[Prompt] Only the lines from the one containing "Find anything that" to the end of the data should be copied, exactly and without pictures.

Stored data entries:
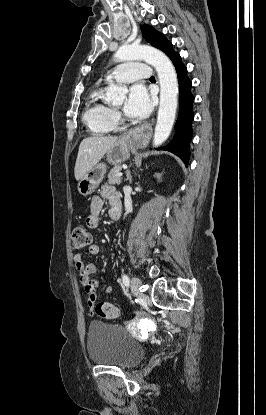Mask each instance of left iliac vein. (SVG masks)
<instances>
[{
    "mask_svg": "<svg viewBox=\"0 0 266 415\" xmlns=\"http://www.w3.org/2000/svg\"><path fill=\"white\" fill-rule=\"evenodd\" d=\"M141 284L142 283H141V280L139 278L133 277L131 279L130 287H131V291L134 295H136V296H141L142 295V293L140 291Z\"/></svg>",
    "mask_w": 266,
    "mask_h": 415,
    "instance_id": "4c4485c4",
    "label": "left iliac vein"
}]
</instances>
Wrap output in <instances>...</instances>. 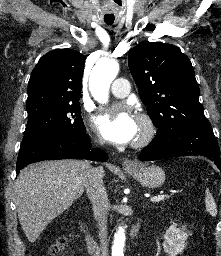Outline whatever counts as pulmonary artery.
<instances>
[{"label": "pulmonary artery", "mask_w": 221, "mask_h": 256, "mask_svg": "<svg viewBox=\"0 0 221 256\" xmlns=\"http://www.w3.org/2000/svg\"><path fill=\"white\" fill-rule=\"evenodd\" d=\"M129 90V82L124 78L116 79L111 86V93L117 98L126 97Z\"/></svg>", "instance_id": "obj_1"}]
</instances>
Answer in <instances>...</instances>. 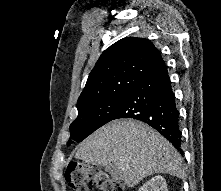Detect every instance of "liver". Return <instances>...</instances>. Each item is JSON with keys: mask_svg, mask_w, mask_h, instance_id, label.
Listing matches in <instances>:
<instances>
[{"mask_svg": "<svg viewBox=\"0 0 221 191\" xmlns=\"http://www.w3.org/2000/svg\"><path fill=\"white\" fill-rule=\"evenodd\" d=\"M75 157L97 166L113 163L129 187L157 173L184 175L182 158L172 144L132 119L114 120L99 128L79 145Z\"/></svg>", "mask_w": 221, "mask_h": 191, "instance_id": "liver-1", "label": "liver"}]
</instances>
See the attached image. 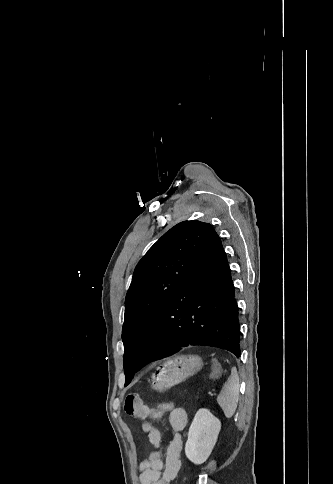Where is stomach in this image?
<instances>
[{"label":"stomach","instance_id":"0dacf381","mask_svg":"<svg viewBox=\"0 0 333 484\" xmlns=\"http://www.w3.org/2000/svg\"><path fill=\"white\" fill-rule=\"evenodd\" d=\"M203 366L198 355H177L156 367L152 374V388L164 392L196 374Z\"/></svg>","mask_w":333,"mask_h":484}]
</instances>
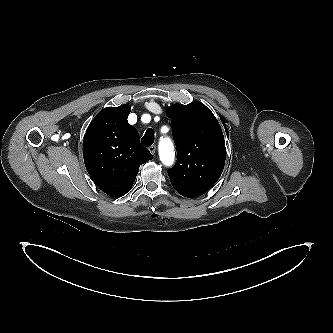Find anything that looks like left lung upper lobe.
Listing matches in <instances>:
<instances>
[{
	"label": "left lung upper lobe",
	"mask_w": 333,
	"mask_h": 333,
	"mask_svg": "<svg viewBox=\"0 0 333 333\" xmlns=\"http://www.w3.org/2000/svg\"><path fill=\"white\" fill-rule=\"evenodd\" d=\"M177 147V162L168 171L174 189L188 198L207 192L220 178L226 159L222 129L202 103L166 109Z\"/></svg>",
	"instance_id": "1"
}]
</instances>
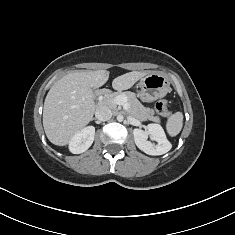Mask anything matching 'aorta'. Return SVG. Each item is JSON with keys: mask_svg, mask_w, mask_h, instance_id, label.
<instances>
[{"mask_svg": "<svg viewBox=\"0 0 235 235\" xmlns=\"http://www.w3.org/2000/svg\"><path fill=\"white\" fill-rule=\"evenodd\" d=\"M117 120H118L119 122L123 121V116H122V115H118V116H117Z\"/></svg>", "mask_w": 235, "mask_h": 235, "instance_id": "1", "label": "aorta"}]
</instances>
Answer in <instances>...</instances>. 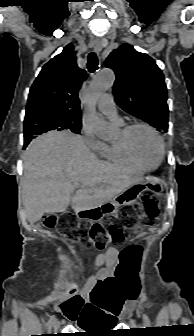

[Solution]
Find anything that looks like left lung upper lobe.
Listing matches in <instances>:
<instances>
[{
	"label": "left lung upper lobe",
	"mask_w": 333,
	"mask_h": 333,
	"mask_svg": "<svg viewBox=\"0 0 333 333\" xmlns=\"http://www.w3.org/2000/svg\"><path fill=\"white\" fill-rule=\"evenodd\" d=\"M177 147V162L168 171L174 189L188 198L207 192L220 178L226 159L222 129L202 103L166 109Z\"/></svg>",
	"instance_id": "1"
}]
</instances>
Mask anything matching 'aorta'. Return SVG. Each item is JSON with keys: mask_svg, mask_w, mask_h, instance_id, label.
<instances>
[{"mask_svg": "<svg viewBox=\"0 0 235 235\" xmlns=\"http://www.w3.org/2000/svg\"><path fill=\"white\" fill-rule=\"evenodd\" d=\"M117 120H118L119 122L123 121V116H122V115H118V116H117Z\"/></svg>", "mask_w": 235, "mask_h": 235, "instance_id": "1", "label": "aorta"}]
</instances>
Answer in <instances>...</instances>. 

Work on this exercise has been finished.